There are a lot of different approaches that you could take. While the commenters are right, coming up with a distance metric is important, based on my own experience, finding good representations of your words/phrases is going to be significantly more important.
Most of the "semantic" clustering algorithms that immediately come to mind are document level, not word or phrase level. This would include things like the closely related LSA, PLSA, and LDA, or neural network based approaches such as Semantic Hashing. This list is by no means exhaustive, any unsupervised machine learning approach to topic modeling could probably be thought of as doing document level semantic clustering.
I'm not sure how well the above approaches would work at the phrase level. I'm not going to say they won't, but I suspect the performance would be quite poor, since you are going to have a bunch of really (really!) sparse term vectors.

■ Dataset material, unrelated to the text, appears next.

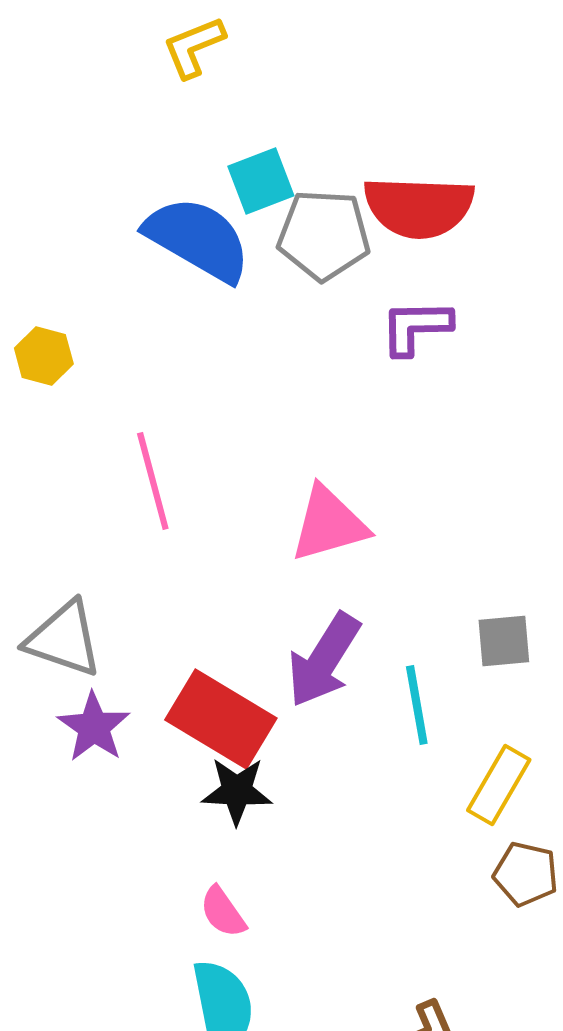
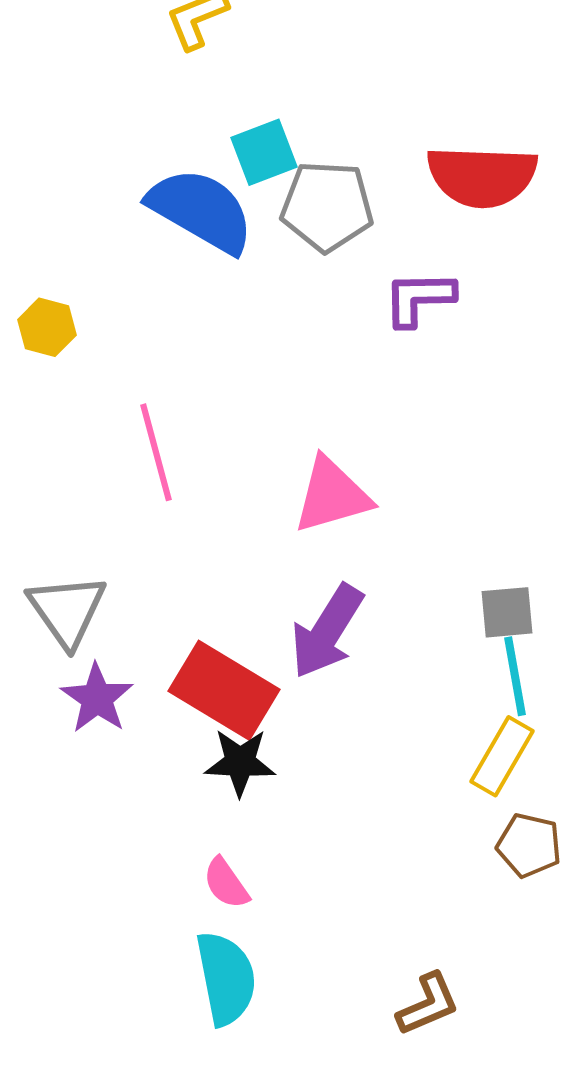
red semicircle: (419, 207) -> (482, 176), moved
gray triangle: (64, 639) -> (67, 610), turned 36
cyan line: (417, 705) -> (515, 676), moved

At the phrase level there are several techniques that seem promising. Simple techniques, such as just clustering n-grams are unlikely to yield useful results, so we'll rule that out right off the bat. A significantly better option would be to use learned word/phrase embeddings and then run some standard clustering algorithm (such as k-means) over these. Collobert and Weston have done some really interesting work in this vein. Their paper A Unified Architecture for Natural Language Processing: Deep Neural Networks with Multitask Learning or the related work Word representations: A simple and general method for semi-supervised learning by Turian et al would be a good place to start. Turian has a number of different word embeddings available on his website for download here, which may allow you to sidestep the overhead involved in learning such embeddings yourself.
Another option is to hand engineer features or a distance metric using a resource such as Wordnet. This certainly seems like a reasonable approach and a google search for "wordnet semantic distance" yields numerous results. I can't point you in any particular direction here though. Hope this helps.